【まだ知らない、その名前】
「はい、司くん。あーん♡」
「あ……あーん」
中庭での昼食。甘ったるい声で類が差し出してきたのは、ちくわの磯辺揚げだ。目の前にあるそれにかじりつけば青のりの良い香りがふわんと口内に広がり、咀嚼すればちくわの甘みがそれに続く。うまい。しかしその間も熱い視線を投げかけてくる類に、嚥下したオレは──ひどく今更な事を──問うた。
「類。なぜオレ達はこんな事をしているんだ?」
「おや、僕の旦那様は健忘症かい?」
「ちがうわっ! あとその旦那様はやめろ!」
「ダーリンの方がお好みかな」
「それもアウトだーーー!!」
拳を震わせてひとしきり叫ぶと、類はくつくつ肩を揺らした。
「フフ、冗談だよ。でもこれが一番手っ取り早く『恋人』をイメージできるだろう?」
「う……」
ぐうの音も出ない。
そもそも、次のショーの内容を恋愛物にしてみようと言ったのはオレだ。だが恋愛をしたこともないせいか書いた脚本が仲間達、特に目の前の演出家からことごとくダメ出しを食らって遅々として進まず、頭を抱えていた。すると類が言ったのだ。『実際にロマンスを感じられることがあれば進むかもしれないね』と。
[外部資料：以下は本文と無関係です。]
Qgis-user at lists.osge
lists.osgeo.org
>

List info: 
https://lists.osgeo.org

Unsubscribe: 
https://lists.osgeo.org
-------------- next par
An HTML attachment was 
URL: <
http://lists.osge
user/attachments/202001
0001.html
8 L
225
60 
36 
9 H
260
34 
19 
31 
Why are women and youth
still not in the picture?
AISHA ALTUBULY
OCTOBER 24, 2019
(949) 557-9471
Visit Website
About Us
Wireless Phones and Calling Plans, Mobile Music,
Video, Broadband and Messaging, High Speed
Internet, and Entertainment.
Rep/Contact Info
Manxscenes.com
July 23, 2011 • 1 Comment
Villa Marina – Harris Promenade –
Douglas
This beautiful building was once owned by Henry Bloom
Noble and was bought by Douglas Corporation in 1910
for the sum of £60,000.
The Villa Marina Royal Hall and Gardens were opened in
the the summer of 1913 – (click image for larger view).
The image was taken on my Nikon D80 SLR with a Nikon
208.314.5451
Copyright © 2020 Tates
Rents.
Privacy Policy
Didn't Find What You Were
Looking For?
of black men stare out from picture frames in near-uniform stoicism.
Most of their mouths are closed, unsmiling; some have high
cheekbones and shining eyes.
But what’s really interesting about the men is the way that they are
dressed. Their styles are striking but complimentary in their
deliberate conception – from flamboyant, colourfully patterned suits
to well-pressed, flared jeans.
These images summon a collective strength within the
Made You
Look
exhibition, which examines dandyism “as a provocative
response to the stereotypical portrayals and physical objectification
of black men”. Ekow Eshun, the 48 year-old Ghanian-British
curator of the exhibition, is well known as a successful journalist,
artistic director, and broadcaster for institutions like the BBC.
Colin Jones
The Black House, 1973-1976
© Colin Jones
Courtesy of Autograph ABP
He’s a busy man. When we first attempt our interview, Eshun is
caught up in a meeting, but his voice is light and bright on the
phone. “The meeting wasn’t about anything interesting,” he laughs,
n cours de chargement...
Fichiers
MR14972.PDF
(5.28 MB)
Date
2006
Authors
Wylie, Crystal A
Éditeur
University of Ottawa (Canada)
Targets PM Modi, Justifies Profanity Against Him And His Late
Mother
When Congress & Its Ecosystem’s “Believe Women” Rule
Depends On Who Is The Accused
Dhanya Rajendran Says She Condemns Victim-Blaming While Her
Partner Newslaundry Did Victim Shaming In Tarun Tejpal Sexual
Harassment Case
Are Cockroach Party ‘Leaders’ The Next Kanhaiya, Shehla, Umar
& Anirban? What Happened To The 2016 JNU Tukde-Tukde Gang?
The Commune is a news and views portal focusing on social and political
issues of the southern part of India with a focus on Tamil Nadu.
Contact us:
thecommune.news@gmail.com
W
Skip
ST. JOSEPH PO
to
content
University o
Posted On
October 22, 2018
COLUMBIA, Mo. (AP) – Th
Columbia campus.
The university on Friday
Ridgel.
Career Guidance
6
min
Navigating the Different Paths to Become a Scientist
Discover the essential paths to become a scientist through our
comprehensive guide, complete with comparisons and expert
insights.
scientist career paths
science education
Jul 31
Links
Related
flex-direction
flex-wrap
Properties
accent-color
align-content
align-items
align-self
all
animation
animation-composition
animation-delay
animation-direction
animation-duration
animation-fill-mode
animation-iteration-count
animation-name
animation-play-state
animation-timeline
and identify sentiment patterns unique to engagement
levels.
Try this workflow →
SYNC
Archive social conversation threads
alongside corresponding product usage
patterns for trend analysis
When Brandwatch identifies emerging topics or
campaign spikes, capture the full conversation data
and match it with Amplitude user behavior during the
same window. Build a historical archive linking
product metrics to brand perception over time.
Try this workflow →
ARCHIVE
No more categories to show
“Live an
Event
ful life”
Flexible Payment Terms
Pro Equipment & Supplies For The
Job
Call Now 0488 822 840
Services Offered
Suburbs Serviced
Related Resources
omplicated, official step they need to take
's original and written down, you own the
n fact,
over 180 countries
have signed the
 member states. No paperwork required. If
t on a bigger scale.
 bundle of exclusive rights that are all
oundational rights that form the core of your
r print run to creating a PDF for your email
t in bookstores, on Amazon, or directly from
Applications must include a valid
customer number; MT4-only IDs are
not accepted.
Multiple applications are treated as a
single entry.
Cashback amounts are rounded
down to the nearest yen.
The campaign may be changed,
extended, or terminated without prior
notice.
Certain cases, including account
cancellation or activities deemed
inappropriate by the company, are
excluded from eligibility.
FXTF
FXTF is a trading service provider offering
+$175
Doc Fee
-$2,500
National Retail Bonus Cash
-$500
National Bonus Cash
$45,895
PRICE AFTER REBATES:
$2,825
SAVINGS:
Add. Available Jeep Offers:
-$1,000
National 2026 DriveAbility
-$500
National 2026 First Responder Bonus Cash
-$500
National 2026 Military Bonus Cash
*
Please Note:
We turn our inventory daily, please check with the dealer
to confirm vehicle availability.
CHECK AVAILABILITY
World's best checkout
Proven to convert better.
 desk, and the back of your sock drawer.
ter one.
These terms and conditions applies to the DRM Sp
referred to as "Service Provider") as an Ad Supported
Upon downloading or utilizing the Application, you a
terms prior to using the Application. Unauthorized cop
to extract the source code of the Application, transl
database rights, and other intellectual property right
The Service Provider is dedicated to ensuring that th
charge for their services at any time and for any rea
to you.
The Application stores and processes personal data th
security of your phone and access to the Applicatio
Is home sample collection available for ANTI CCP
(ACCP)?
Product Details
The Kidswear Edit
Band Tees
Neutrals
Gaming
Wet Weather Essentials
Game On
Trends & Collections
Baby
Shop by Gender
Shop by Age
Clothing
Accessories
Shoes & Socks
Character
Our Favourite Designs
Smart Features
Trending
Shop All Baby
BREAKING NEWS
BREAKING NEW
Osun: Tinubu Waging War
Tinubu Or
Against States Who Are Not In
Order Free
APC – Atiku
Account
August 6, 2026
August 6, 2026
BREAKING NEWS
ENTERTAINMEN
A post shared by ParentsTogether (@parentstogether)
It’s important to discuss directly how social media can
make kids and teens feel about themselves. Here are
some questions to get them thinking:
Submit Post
そこで、とりあえず恋人のような振る舞いをしてみるかという話になり……今に至る。
「だが、もっと他に方法がある気がしてだな」
「例えば?」
「あー……手を繋いだり、ハグをしたりとか」
「手をつないで、ハグ……ねぇ」
何やら意味深な笑みを浮かべた類は弁当と箸を脇へ置いて、空のオレの手をそっとすくいあげた。そのまま優しく握りしめ、木漏れ日に輝くシトリンの双眸で上目遣いにオレを見やる。
と。
どくん。
心臓が、跳ねた。それを皮切りに早鐘のように鼓動を打ち始める。ドキドキしすぎて痛いくらいだ。ふわふわした心地なのに、さっきまで欠片も無かったはずの強い気恥ずかしさで正面から類を見られない。じんわり汗ばむ手を気付かれたくなくて振り払いたい気持ちと、まだ繋いでいたい気持ちが、頭の中でせめぎあう。
それに何より──
胸の奥から温かい想いが沸き上がってくる。
ショーをする時の緊張感とも高揚感とも違う。楽しみにしていた舞台を観た時とも、もちろん違う……。これはなんなのだろう?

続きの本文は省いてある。